September 16, 2014:
Psychological in Nature Pressure is a compelling sense of urgency that forces you out of a normal mode of operating.This post by Ron Avery (one of my personal heroes of Shooting Excellence) provides some valuable insight into the process of developing excellent shooting skills.
Pressure puts you into a higher state of arousal. It’s psychological. Pressure changes your mental state and forces you to deal with challenge over arousal, fear, doubt, and other emotions. If you want to reach higher levels of competency and skill, learn to stay calm in dangerous situations; make good decisions while under duress.
You absolutely have to have pressure on a regular basis and learn to thrive under it. Pressure is created by making a test of your skill, your will, and your self-image — a test that you care about and that matters to you. It forces you to question your abilities, skills, and your self-confidence.
There should be risk of failure and reward built into this test. It can be light, moderate or heavy; depending on what level of training you are at. Above all, it must be appropriate to the skill level of the participants and they must be agreeable to the test.
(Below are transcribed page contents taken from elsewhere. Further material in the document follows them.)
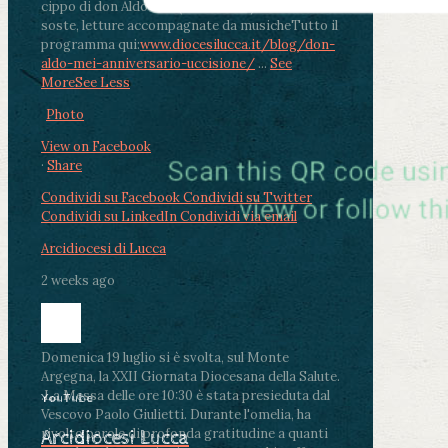
cippo di don Aldo Mei (Porta Elisa). Durante le
soste, letture accompagnate da musiche
Tutto il
programma qui:
www.diocesilucca.it/blog/don-
aldo-mei-anniversario-uccisione/
...
See
More
See Less
Photo
View on Facebook
·
Share
Condividi su Facebook
Condividi su Twitter
Condividi su LinkedIn
Condividi via email
Arcidiocesi di Lucca
2 weeks ago
Domenica 19 luglio si è svolta, sul Monte
Argegna, la XXII Giornata Diocesana della Salute.
.
La Messa delle ore 10:30 è stata presieduta dal
YouTube
Vescovo Paolo Giulietti. Durante l'omelia, ha
rivolto parole di profonda gratitudine a quanti
Arcidiocesi Lucca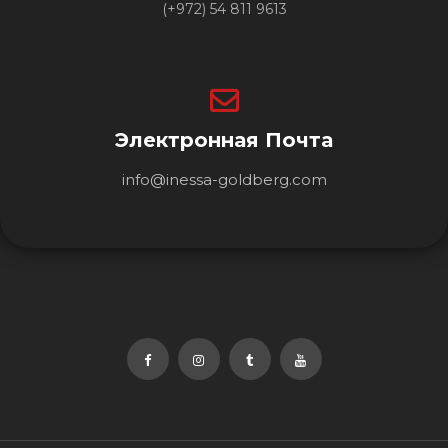
(+972) 54 811 9613
Электронная Почта
info@inessa-goldberg.com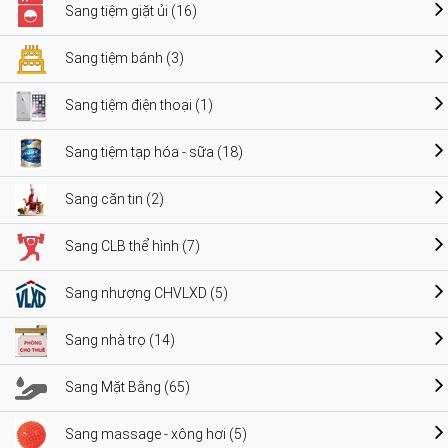
Sang tiệm giặt ủi (16)
Sang tiệm bánh (3)
Sang tiệm điện thoại (1)
Sang tiệm tạp hóa - sữa (18)
Sang căn tin (2)
Sang CLB thể hình (7)
Sang nhượng CHVLXD (5)
Sang nhà trọ (14)
Sang Mặt Bằng (65)
Sang massage - xông hơi (5)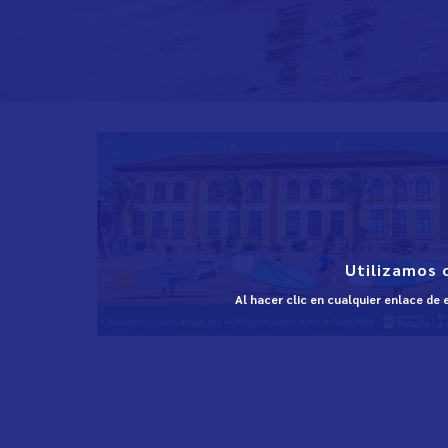
Utilizamos 
Al hacer clic en cualquier enlace de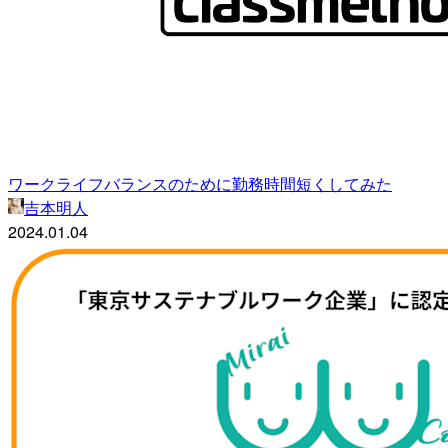
ワークライフバランスのために勤務時間短くしてみた
吉本明人
2024.01.04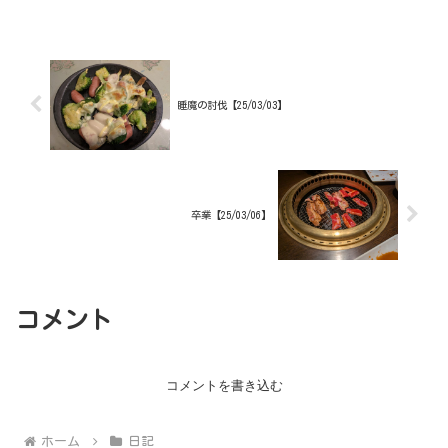
こんな感じかなり効率がいいです、毎時
2000とか手に入るトラップのはずなので
効率が悪いわけがないんで...
睡魔の討伐【25/03/03】
卒業【25/03/06】
コメント
コメントを書き込む
ホーム
日記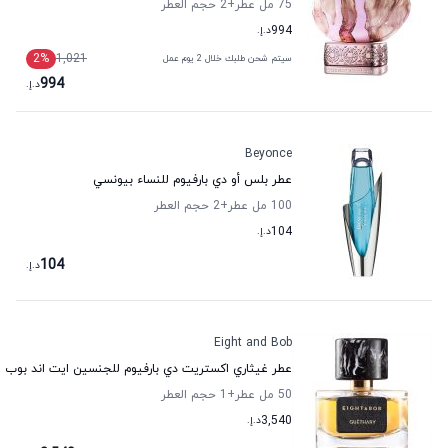
75 مل عطر
+2
حجم العطر
994
د.إ.
2
%
1,021
سيتم شحن طلبك خلال 2 يوم عمل
994
د.إ.
Beyonce
عطر بلس أو دي بارفيوم للنساء بيونسي
100 مل عطر
+2
حجم العطر
104
د.إ.
104
د.إ.
Eight and Bob
عطر غيثاري اكستريت دي بارفيوم للجنسين ايت اند بوب
50 مل عطر
+1
حجم العطر
3,540
د.إ.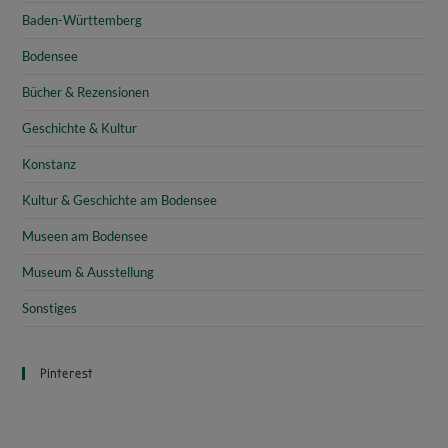
Baden-Württemberg
Bodensee
Bücher & Rezensionen
Geschichte & Kultur
Konstanz
Kultur & Geschichte am Bodensee
Museen am Bodensee
Museum & Ausstellung
Sonstiges
Pinterest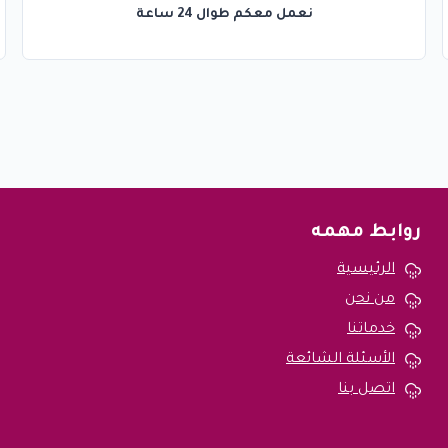
نعمل معكم طوال 24 ساعة
روابط مهمه
الرئيسية
من نحن
خدماتنا
الأسئلة الشائعة
اتصل بنا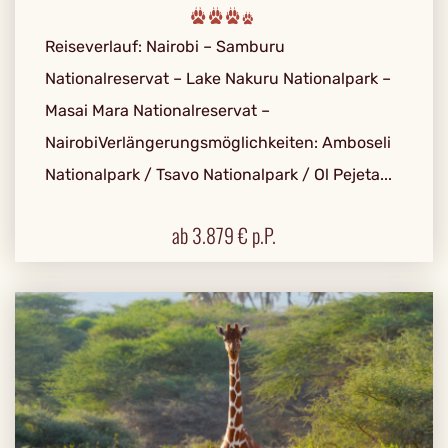
Reiseverlauf: Nairobi – Samburu
Nationalreservat – Lake Nakuru Nationalpark –
Masai Mara Nationalreservat –
NairobiVerlängerungsmöglichkeiten: Amboseli
Nationalpark / Tsavo Nationalpark / Ol Pejeta...
ab
3.879
€ p.P.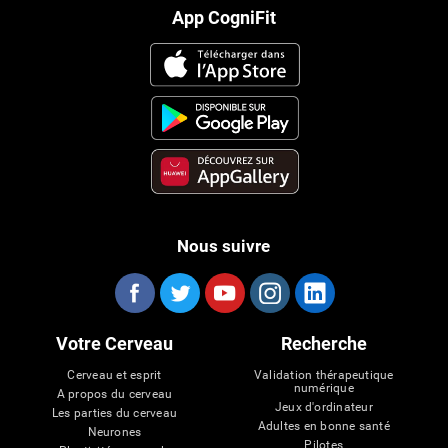
App CogniFit
Nous suivre
Votre Cerveau
Recherche
Cerveau et esprit
Validation thérapeutique
numérique
A propos du cerveau
Jeux d'ordinateur
Les parties du cerveau
Adultes en bonne santé
Neurones
Pilotes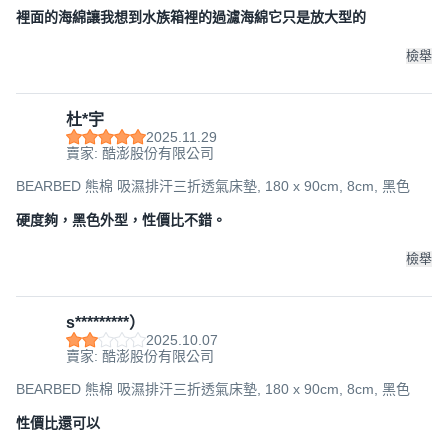
裡面的海綿讓我想到水族箱裡的過濾海綿它只是放大型的
檢舉
杜*宇
2025.11.29
賣家: 酷澎股份有限公司
BEARBED 熊棉 吸濕排汗三折透氣床墊, 180 x 90cm, 8cm, 黑色
硬度夠，黑色外型，性價比不錯。
檢舉
s*********）
2025.10.07
賣家: 酷澎股份有限公司
BEARBED 熊棉 吸濕排汗三折透氣床墊, 180 x 90cm, 8cm, 黑色
性價比還可以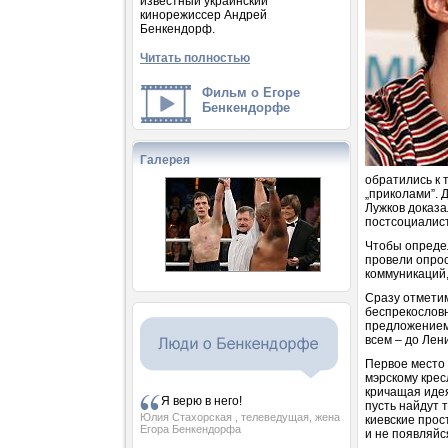
известный украинский
кинорежиссер Андрей
Бенкендорф.
Читать полностью
Фильм о Егоре
Бенкендорфе
Галерея
обратились к 
„приколами”.
Лужков доказа
постсоциалис
Чтобы определ
провели опро
коммуникаций,
Сразу отмети
беспрекословн
предложением 
всем – до Лени
Первое место 
мэрскому крес
кричащая идея
Я верю в него!
пусть найдут 
Юлия Стахорская
, телеведущая, жена
киевские прос
Егора Бенкендорфа
и не появляйс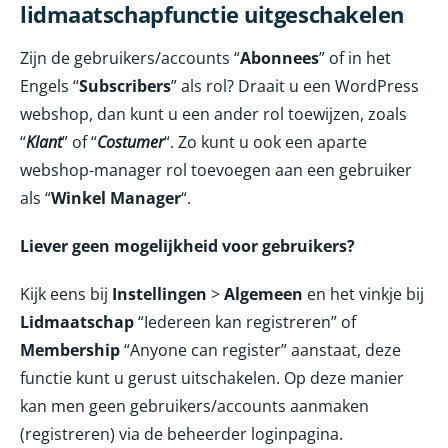
lidmaatschapfunctie uitgeschakelen
Zijn de gebruikers/accounts “
Abonnees
” of in het
Engels “
Subscribers
” als rol? Draait u een WordPress
webshop, dan kunt u een ander rol toewijzen, zoals
“
Klant
” of “
Costumer
“. Zo kunt u ook een aparte
webshop-manager rol toevoegen aan een gebruiker
als “
Winkel Manager
“.
Liever geen mogelijkheid voor gebruikers?
Kijk eens bij
Instellingen
>
Algemeen
en het vinkje bij
Lidmaatschap
“Iedereen kan registreren” of
Membership
“Anyone can register” aanstaat, deze
functie kunt u gerust uitschakelen. Op deze manier
kan men geen gebruikers/accounts aanmaken
(registreren) via de beheerder loginpagina.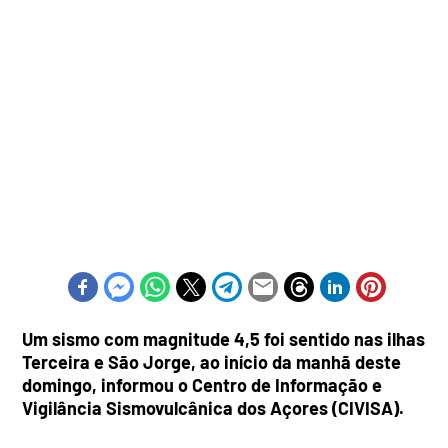
Um sismo com magnitude 4,5 foi sentido nas ilhas
Terceira e São Jorge, ao início da manhã deste
domingo, informou o Centro de Informação e
Vigilância Sismovulcânica dos Açores (CIVISA).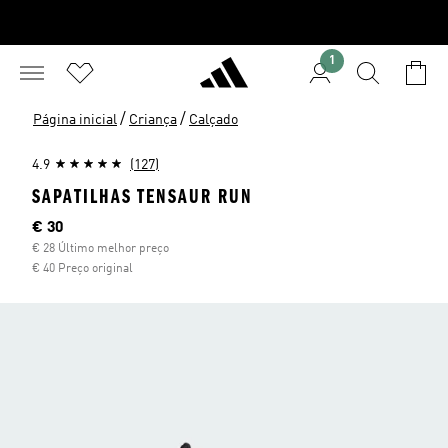
1
/
/
Página inicial
Criança
Calçado
4.9
(127)
SAPATILHAS TENSAUR RUN
Preço atual
€ 30
€ 28 Último melhor preço
€ 40 Preço original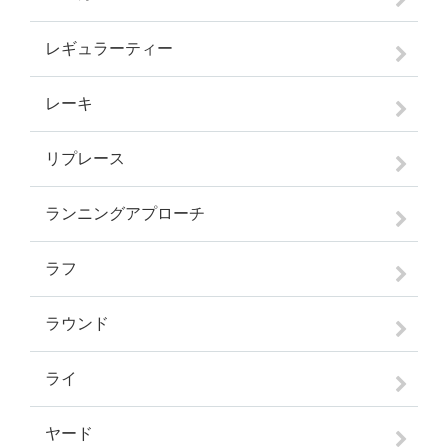
レギュラーティー
レーキ
リプレース
ランニングアプローチ
ラフ
ラウンド
ライ
ヤード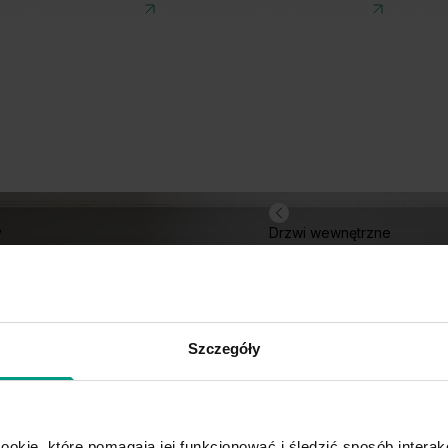
y
Drzwi wewnętrzne
Szczegóły
ookie, które pomagają jej funkcjonować i śledzić sposób interakc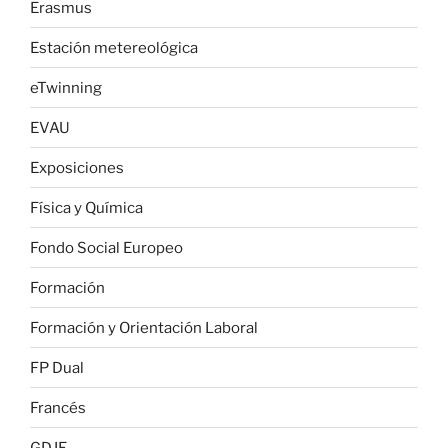
Erasmus
Estación metereológica
eTwinning
EVAU
Exposiciones
Física y Química
Fondo Social Europeo
Formación
Formación y Orientación Laboral
FP Dual
Francés
GDJE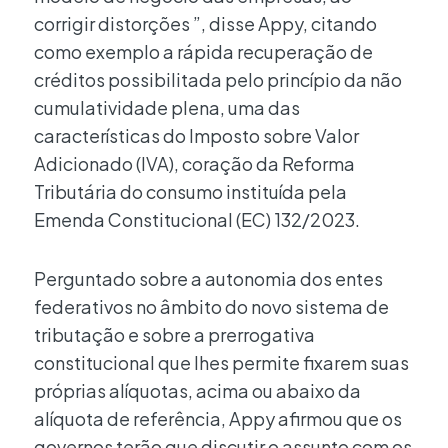
corrigir distorções ”, disse Appy, citando
como exemplo a rápida recuperação de
créditos possibilitada pelo princípio da não
cumulatividade plena, uma das
características do Imposto sobre Valor
Adicionado (IVA), coração da Reforma
Tributária do consumo instituída pela
Emenda Constitucional (EC) 132/2023.
Perguntado sobre a autonomia dos entes
federativos no âmbito do novo sistema de
tributação e sobre a prerrogativa
constitucional que lhes permite fixarem suas
próprias alíquotas, acima ou abaixo da
alíquota de referência, Appy afirmou que os
governos terão que discutir o assunto com os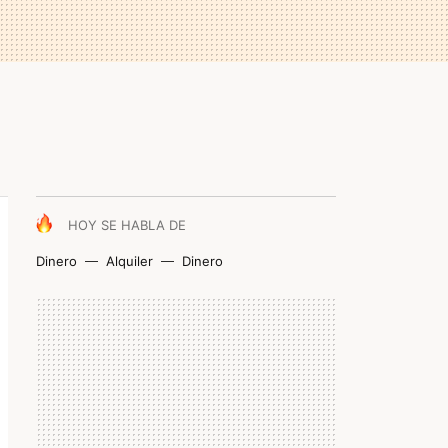
HOY SE HABLA DE
Dinero
Alquiler
Dinero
If they don’t want to do it or complain about it all the time, it won’t work out too well.
My emphasis is on Competition, but in fact this training technique is apparently positioned in the "Self Defense" area.
One of the primary reasons why I became involved in IPSC competition was that .... well, I bought a gun.
I own several guns, but this was a 1911 style pistol which I though would allow me to be 'competitive' But I had no idea how well I would compare with other people, so I got into USPSA just so I could learn if I was as good as I thought I was.
I was not as good as I thought I was. I'm better, now, but still not really very good.
The thing is, when you are shooting under pressure, the whole shooting thingie comes down to one thing:
You're not prepared When Things Go Wrong.
I've been competing for over 20 years now (okay, 30 years ... but who's counting?) and the one think I've learned is that something ALWAYS goes wrong. Your individual performance doesn't depend on how accurately you can shoot, nor how quick you are on the draw. It depends on how you react when the situation goes into the crapper.
Prepare for a Gunfight?
No, unlike many others (and Ron Avery, who deliberately posits his contributions to attract readership; he's a professional writer, I'm not) I'm not training for a gun fight. I'm just looking to get better at the things I like to do .... including spending a day at the range trying to be a better gun-handler than I was yesterday.
For the past few years, I've been teaching a shooting class which is preperatory (sp) for folks who want to compete in USPSA matches. I've learned more than I've taught, and one of the things I've learned is that most people who think they are 'good shooters' make very elementary mistakes.
The most common mistake? It will amaze you!
At least 50% of New Shooters fail to properly seat their magazines when they load their gun. They want to Look Good, so they are very snazzy when they load up for the first lesson; but the invariably fail to check that (1) they have properly seated their magazine, and (2) that a round has actually been loaded in the chamber.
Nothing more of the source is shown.